In 1995 Susana Chavez wrote a poem which had this phrase: “Not one death more.” She wrote with the goal of protesting the killing of women in Ciudad Juarez, Mexico. Later, artists, journalists, and writers took the phrase and converted it into “ni una menos” (not one fewer) which means not one more woman killed. Recently, the phrase has been used to convoke mobilizations against the murder of women in countries such as Argentina, Chile, and Uruguay.
Because of the alarming situation in Peru, where there are many cases of femmicide, today, the 13th of August 2016 groups of youths, women, men, as well as public and private institutions organized large and peaceful marches in strategic gathering places to protest against gendered violence, specifically violence against women. They also wish to make visible in a massive fashion as never before the very long struggle of the women’s movement for equality at all levels.
Using social media, citizens and activists called for all Peruvians to participate in the Ni una menos march. The mobilization is a reaction to the specific and recent cases of Cindy Contreras and Lady Guillén who were abused by their former partners who received unfairly reduced sentences in the courts and then freedom after having attempted to murder their girlfriends.
These events have generated a discussion about gender violence. Walls for expression, formal conversations, video forums, have all been carried out prior to the great march. They have mobilized feelings of indignation for the answer of the Peruvian State to the violence against women and solidarity with all those who have suffered any kind of violence, whetehr sexual, psychological, economic, or physical.
What is the message of the march’s organisers?

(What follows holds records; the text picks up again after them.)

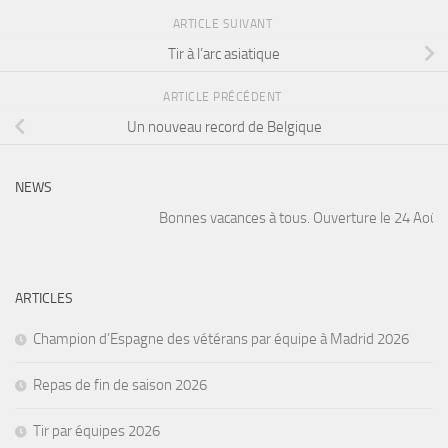
ARTICLE SUIVANT
Tir à l’arc asiatique
ARTICLE PRÉCÉDENT
Un nouveau record de Belgique
NEWS
Bonnes vacances à tous. Ouverture le 24 Août. A
ARTICLES
Champion d’Espagne des vétérans par équipe à Madrid 2026
Repas de fin de saison 2026
Tir par équipes 2026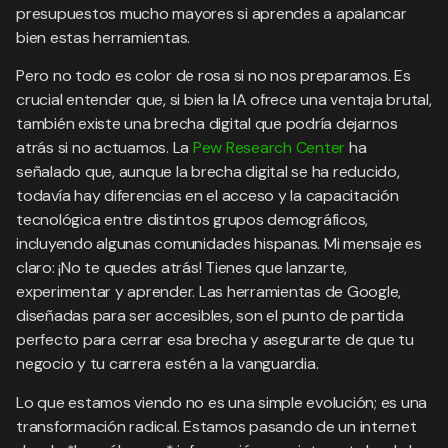
presupuestos mucho mayores si aprendes a apalancar
bien estas herramientas.
Pero no todo es color de rosa si no nos preparamos. Es
crucial entender que, si bien la IA ofrece una ventaja brutal,
también existe una brecha digital que podría dejarnos
atrás si no actuamos. La
Pew Research Center
ha
señalado que, aunque la brecha digital se ha reducido,
todavía hay diferencias en el acceso y la capacitación
tecnológica entre distintos grupos demográficos,
incluyendo algunas comunidades hispanas. Mi mensaje es
claro: ¡No te quedes atrás! Tienes que lanzarte,
experimentar y aprender. Las herramientas de Google,
diseñadas para ser accesibles, son el punto de partida
perfecto para cerrar esa brecha y asegurarte de que tu
negocio y tu carrera estén a la vanguardia.
Lo que estamos viendo no es una simple evolución; es una
transformación radical. Estamos pasando de un internet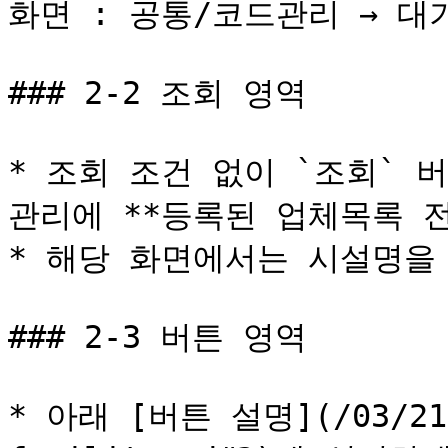
화면 : 공통/코드관리 → 대
### 2-2 조회 영역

“We are all the girls who every night are felt up by their fathers, the adolescent raped by her uncles, the woman beaten by her partner. We all are the girl with the bruised lips and torn clothes who was asked by the police what she had done to provoke the violence. We all are the more than 2074 women un-voluntarily sterilized. They touch one of us and they touch us all. For that reason, we will mobilize on the 13th of August.”
The national march demands the system of justice “put on its long pants”, to use the misogynist expression which is latent in our language and which mean to do what is needed. This includes carrying out it international treaties and obligations about the erradication of all kinds of violence, that they powers of the state protect victims, that no crime of violence be met with impunity. Above all, it demands silence never again be an accomplice to society.
I wonder: Will this march change this situation of violence
I hope so, because it is important that the abuse of women in the streets stops, along with mistreatment of children, and sexual trafficking. May the media stop using the body of women as merchandise. May violence never again be justified. May there be no more Ciprianis (Peru’s Catholic Cardinal) who justify sexual violence with this sad phrase “women place themselves as a display and provoke” or like this other phrase from a Peruvian congress member “If there has been sexual violence, you can just wash your vagina”.
How many of those men who go out to protest today have the custom of making piropos (cat calls) at women in the streets, mistreat their daughters, wife, or mother, watch television programs where they think it fun to see almost naked women, think that women are not good at some job or another, think that women are meant for the kitchen, etc. What they may not know is that those things are also considered gendered violence.
In my opinion, if one really wants to change our society where violence is the bread of every day, he should begin at home with a good education enriched with values that emphasizes respect for women in order to obtain a society free of violence.